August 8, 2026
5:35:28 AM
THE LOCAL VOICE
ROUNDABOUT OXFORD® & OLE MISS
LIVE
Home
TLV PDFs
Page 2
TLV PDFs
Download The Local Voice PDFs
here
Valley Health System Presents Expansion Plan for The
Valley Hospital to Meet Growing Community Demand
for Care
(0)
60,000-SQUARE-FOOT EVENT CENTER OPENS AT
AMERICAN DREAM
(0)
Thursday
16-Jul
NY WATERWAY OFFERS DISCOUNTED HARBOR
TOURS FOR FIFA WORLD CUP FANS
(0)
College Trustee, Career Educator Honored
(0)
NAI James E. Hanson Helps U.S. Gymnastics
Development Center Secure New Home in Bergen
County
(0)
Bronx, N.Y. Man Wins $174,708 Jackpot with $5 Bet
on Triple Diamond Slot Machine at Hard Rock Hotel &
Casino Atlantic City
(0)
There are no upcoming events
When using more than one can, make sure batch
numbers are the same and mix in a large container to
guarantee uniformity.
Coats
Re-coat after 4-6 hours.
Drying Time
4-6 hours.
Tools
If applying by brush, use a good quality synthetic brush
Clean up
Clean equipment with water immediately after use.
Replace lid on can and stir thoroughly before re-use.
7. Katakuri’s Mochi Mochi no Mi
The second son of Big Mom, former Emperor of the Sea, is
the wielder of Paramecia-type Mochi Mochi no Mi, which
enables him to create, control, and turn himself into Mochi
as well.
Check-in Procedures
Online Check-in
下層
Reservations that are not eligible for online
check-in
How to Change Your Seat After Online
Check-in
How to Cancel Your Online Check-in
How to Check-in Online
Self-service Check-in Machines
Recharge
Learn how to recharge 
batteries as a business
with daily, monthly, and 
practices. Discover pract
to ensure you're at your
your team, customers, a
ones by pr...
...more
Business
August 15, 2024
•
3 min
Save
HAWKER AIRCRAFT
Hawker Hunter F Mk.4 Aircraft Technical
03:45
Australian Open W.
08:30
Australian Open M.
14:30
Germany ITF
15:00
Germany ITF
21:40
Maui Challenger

• • • • •

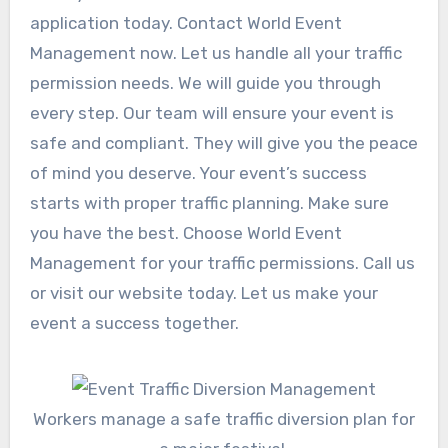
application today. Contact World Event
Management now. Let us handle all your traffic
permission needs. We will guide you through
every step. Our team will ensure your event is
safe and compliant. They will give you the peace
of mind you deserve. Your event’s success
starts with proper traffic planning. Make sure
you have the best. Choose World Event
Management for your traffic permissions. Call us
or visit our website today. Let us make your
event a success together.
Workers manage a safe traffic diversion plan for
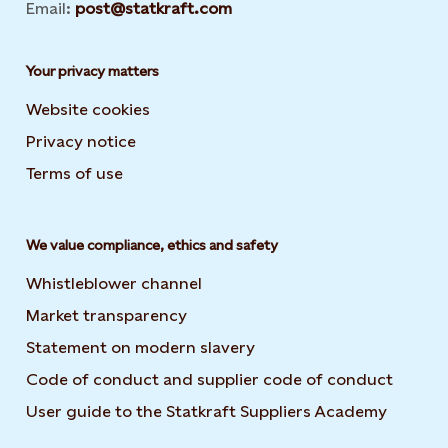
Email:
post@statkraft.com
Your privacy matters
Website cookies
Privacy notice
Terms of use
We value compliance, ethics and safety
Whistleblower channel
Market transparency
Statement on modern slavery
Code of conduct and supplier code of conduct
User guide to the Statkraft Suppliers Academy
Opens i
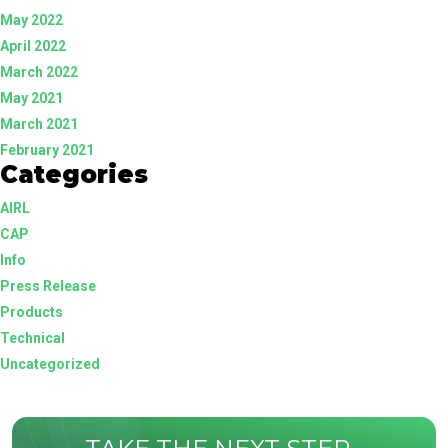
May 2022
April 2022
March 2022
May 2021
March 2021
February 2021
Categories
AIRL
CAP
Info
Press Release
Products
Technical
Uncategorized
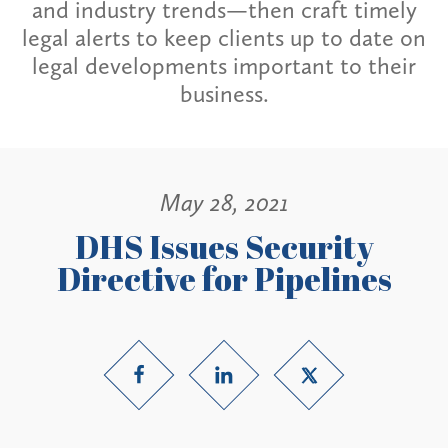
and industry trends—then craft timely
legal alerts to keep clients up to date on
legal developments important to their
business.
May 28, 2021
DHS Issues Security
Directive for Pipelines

• • • • •

- ACTIVITY
Could you transcribe the entries above word for word, from the line with "HAWKER AIRCRAFT" down to the line with "Maui Challenger", keeping both?

- TASK ANSWER
HAWKER AIRCRAFT
Hawker Hunter F Mk.4 Aircraft Technical
03:45
Australian Open W.
08:30
Australian Open M.
14:30
Germany ITF
15:00
Germany ITF
21:40
Maui Challenger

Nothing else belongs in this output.